Another Chinese medicine hall worker, who preferred not to be named, told Malay Mail that his rice wine wholesaler had also stopped selling to the store.
He uses the rice wine to prepare some of the traditional medicinal herbs.
“If it’s like this, the government would also lose money. They lose on the percentage of alcohol tax. Such a silly move!
“Earlier this year, my wholesaler said he does not want to supply any more.
He said that he was just selling the rice wine he has in stock now before discontinuing.
“Because of the government and well rightfully so, because later if they come to inspect and it’s here, there will be a penalty. May have to go to court since this item cannot be sold,” he added.
DBKL’s proposed new guideline states that sundry shops, convenience stores and Chinese medicine halls in Malaysia’s capital city will no longer be allowed to sell hard liquor except for traditional medicine purposes from October 31.
This comes even as the Kuala Lumpur and Selangor Chinese Assembly Hall (KLSCAH) warned that restricting liquor sales at convenience stores will hurt small businesses still reeling from the pandemic restrictions.
DBKL was heavily criticised for the policy by critics who called the new proposed regulation an infringement on minority rights.
Beer will still be allowed to be sold although only between 7am to 9pm, and placed away from other beverages.
The ruling also states that businesses in front of police stations, places of worship, schools and hospitals cannot sell alcohol.
At present, businesses that are allowed to sell alcohol include restaurants, pubs, bars, hotels, commercial complexes, warehouses, supermarkets, hypermarkets. These places are also allowed to hold promotional activities that serve liquor.
DBKL had previously, in June last year, announced a freeze on all new applications for licences to sell alcohol with immediate effect.
As for Kedai Runcit, Ubat dan Arak Yee Hong’s owner Cheung, the ban on sales of alcohol will definitely dent his business income.
Even before the ban was announced, Cheung said the authorities had insisted that he separated alcoholic beverages from other drinks in his Sentul shop.
“What is the logic behind this regulation? What purpose does it serve? We don’t sell alcoholic beverages to Muslims, we are very strict about that,” said Cheung.
He also asked why the authorities are introducing so many regulations which are hampering daily business operations.
“We have been in business for the last 20 years, and even after they increased the price for licence application, we still continued to sell beverages which contained alcohol, as some were used for medicinal purposes. Tell me, how are we supposed to survive after this?”
He added that running the business today required many separate licences, compared to before where he only had to obtain one licence.
“Everything we sell needs a different licence.

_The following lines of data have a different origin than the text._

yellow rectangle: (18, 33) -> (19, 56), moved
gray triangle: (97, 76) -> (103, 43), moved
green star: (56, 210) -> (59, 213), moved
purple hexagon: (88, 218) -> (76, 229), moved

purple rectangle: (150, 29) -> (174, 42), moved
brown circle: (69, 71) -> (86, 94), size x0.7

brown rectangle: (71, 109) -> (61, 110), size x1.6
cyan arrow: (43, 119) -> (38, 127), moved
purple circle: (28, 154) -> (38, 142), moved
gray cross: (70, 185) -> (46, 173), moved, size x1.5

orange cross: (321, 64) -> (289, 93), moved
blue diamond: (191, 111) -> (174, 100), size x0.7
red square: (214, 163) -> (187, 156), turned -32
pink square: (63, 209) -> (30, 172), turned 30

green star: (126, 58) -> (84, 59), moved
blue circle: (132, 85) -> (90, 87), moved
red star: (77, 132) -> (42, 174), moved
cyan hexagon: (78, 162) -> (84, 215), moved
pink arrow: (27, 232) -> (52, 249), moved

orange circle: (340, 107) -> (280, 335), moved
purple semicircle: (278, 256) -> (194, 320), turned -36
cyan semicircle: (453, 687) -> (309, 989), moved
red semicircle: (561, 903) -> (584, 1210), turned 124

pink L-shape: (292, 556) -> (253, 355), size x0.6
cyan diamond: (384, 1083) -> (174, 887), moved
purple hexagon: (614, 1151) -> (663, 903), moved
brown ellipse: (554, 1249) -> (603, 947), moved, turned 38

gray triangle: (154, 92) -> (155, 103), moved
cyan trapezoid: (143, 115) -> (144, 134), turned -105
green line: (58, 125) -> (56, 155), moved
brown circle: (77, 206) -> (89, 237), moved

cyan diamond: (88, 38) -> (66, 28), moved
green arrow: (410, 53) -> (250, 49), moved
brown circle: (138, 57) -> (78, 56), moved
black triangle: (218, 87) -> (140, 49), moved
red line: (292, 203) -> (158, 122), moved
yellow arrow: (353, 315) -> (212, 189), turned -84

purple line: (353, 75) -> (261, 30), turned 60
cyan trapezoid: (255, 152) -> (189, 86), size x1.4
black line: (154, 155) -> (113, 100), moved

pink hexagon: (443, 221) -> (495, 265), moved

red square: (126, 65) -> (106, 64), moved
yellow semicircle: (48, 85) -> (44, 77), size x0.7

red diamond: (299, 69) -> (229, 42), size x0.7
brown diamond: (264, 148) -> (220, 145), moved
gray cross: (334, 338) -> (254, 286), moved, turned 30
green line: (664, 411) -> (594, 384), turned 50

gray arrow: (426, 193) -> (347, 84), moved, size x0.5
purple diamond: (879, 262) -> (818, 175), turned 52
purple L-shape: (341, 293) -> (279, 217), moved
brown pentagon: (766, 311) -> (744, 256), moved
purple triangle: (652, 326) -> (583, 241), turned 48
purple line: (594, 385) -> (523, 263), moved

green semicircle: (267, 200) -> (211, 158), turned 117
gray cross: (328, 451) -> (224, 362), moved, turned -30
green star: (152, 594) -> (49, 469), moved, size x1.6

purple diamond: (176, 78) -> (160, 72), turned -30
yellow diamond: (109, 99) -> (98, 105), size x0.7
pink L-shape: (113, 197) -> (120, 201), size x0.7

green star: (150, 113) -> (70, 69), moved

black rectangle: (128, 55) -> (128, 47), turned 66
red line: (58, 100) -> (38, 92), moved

It is tough to run a business these days,” he said.
A shop assistant at Kedai Runcit & Ubat Dong Ann in Wangsa Maju said without the sales of liquor or alcoholic beverages, the store will lose about 20 per cent of their revenue each month.
“That’s a rough calculation, and I can foresee more losses,” he added.
At Kedai Ubat Yuan An in Taman Melawati, another shop assistant said they stopped selling alcohol as it was a complicated process to apply for a licence to sell liquor and alcoholic beverages.
“We previously did sell these items but when they required us to apply for a separate licence, it became a hassle.
“We prefer not to sell these items anymore. I find that we have more peace of mind, instead of worrying that we’d be fined for violating any rules and regulations,” he added.